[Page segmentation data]
▬▬▬▬▬▬▬▬▬▬
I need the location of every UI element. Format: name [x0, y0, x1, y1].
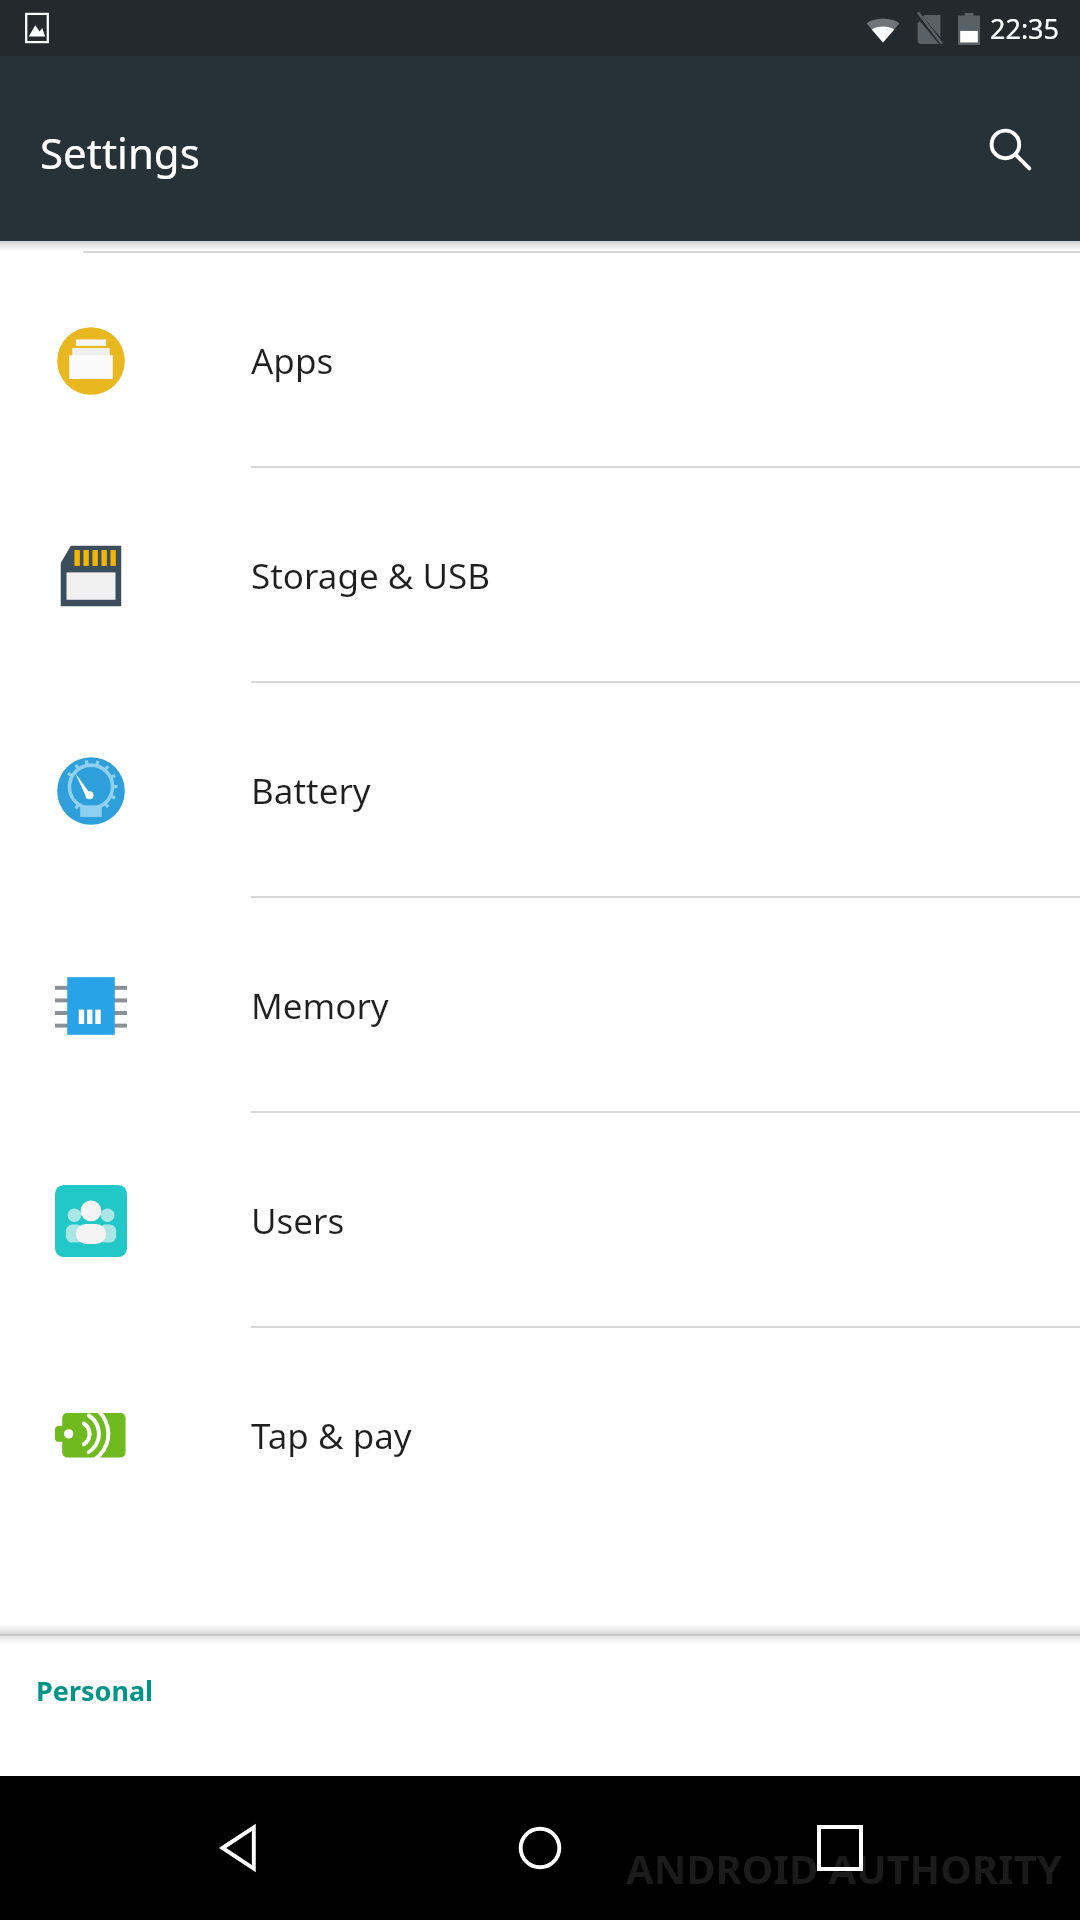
button[interactable]: Battery: [0, 683, 1080, 898]
button[interactable]: Tap & pay: [0, 1328, 1080, 1543]
button[interactable]: Recents: [780, 1788, 900, 1908]
button[interactable]: Back: [180, 1788, 300, 1908]
button[interactable]: Search: [968, 107, 1052, 191]
staticText: Settings: [40, 124, 200, 181]
button[interactable]: Memory: [0, 898, 1080, 1113]
staticText: Tap & pay: [251, 1412, 412, 1460]
button[interactable]: Apps: [0, 253, 1080, 468]
button[interactable]: Users: [0, 1113, 1080, 1328]
button[interactable]: Personal: [0, 1644, 1080, 1736]
staticText: Storage & USB: [251, 552, 491, 600]
staticText: Battery: [251, 767, 371, 815]
staticText: 22:35: [990, 10, 1060, 47]
staticText: Apps: [251, 337, 334, 385]
button[interactable]: Storage & USB: [0, 468, 1080, 683]
staticText: Users: [251, 1197, 345, 1245]
staticText: Personal: [36, 1672, 154, 1709]
button[interactable]: Home: [480, 1788, 600, 1908]
staticText: ANDROID AUTHORITY: [626, 1841, 1062, 1895]
staticText: Memory: [251, 982, 389, 1030]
▬▬▬▬▬▬▬▬▬▬
| Exercise requirements |
Verbatim copy with pictures excluded: write out the records above in full.

| Solution to this problem |
I need the location of every UI element. Format: name [x0, y0, x1, y1].
button[interactable]: Battery: [0, 683, 1080, 898]
button[interactable]: Tap & pay: [0, 1328, 1080, 1543]
button[interactable]: Recents: [780, 1788, 900, 1908]
button[interactable]: Back: [180, 1788, 300, 1908]
button[interactable]: Search: [968, 107, 1052, 191]
staticText: Settings: [40, 124, 200, 181]
button[interactable]: Memory: [0, 898, 1080, 1113]
staticText: Tap & pay: [251, 1412, 412, 1460]
button[interactable]: Apps: [0, 253, 1080, 468]
button[interactable]: Users: [0, 1113, 1080, 1328]
button[interactable]: Personal: [0, 1644, 1080, 1736]
staticText: Storage & USB: [251, 552, 491, 600]
staticText: Battery: [251, 767, 371, 815]
staticText: 22:35: [990, 10, 1060, 47]
staticText: Apps: [251, 337, 334, 385]
button[interactable]: Storage & USB: [0, 468, 1080, 683]
staticText: Users: [251, 1197, 345, 1245]
staticText: Personal: [36, 1672, 154, 1709]
button[interactable]: Home: [480, 1788, 600, 1908]
staticText: ANDROID AUTHORITY: [626, 1841, 1062, 1895]
staticText: Memory: [251, 982, 389, 1030]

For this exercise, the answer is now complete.